Keep every line of the data below that has the string "essencial" and present those lines.

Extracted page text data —
★ ★ ★ ★ ★ ★ ★
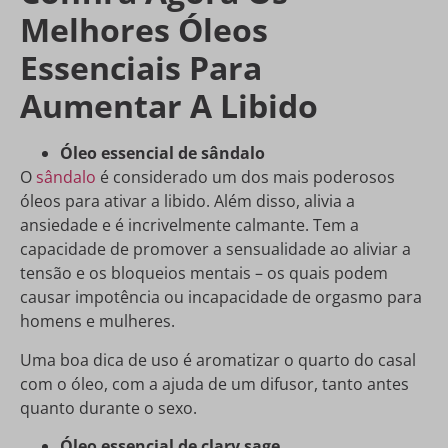
Melhores Óleos
Essenciais Para
Aumentar A Libido
Óleo essencial de sândalo
O
sândalo
é considerado um dos mais poderosos
óleos para ativar a libido. Além disso, alivia a
ansiedade e é incrivelmente calmante. Tem a
capacidade de promover a sensualidade ao aliviar a
tensão e os bloqueios mentais – os quais podem
causar impotência ou incapacidade de orgasmo para
homens e mulheres.
Uma boa dica de uso é aromatizar o quarto do casal
com o óleo, com a ajuda de um difusor, tanto antes
quanto durante o sexo.
Óleo essencial de clary sage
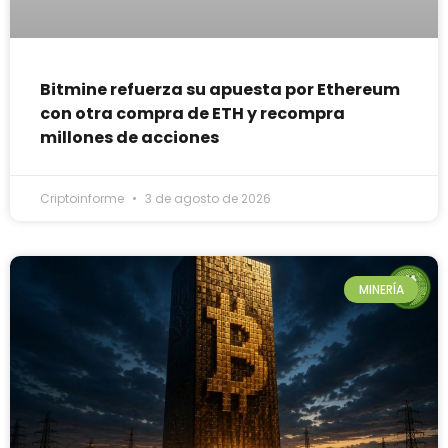
Bitmine refuerza su apuesta por Ethereum
con otra compra de ETH y recompra
millones de acciones
Criptoinforme
3 de agosto de 2026
MINERÍA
★ ★ ★ ★ ★ ★ ★
YOUR SOLUTION —
Óleo essencial de sândalo
Óleo essencial de clary sage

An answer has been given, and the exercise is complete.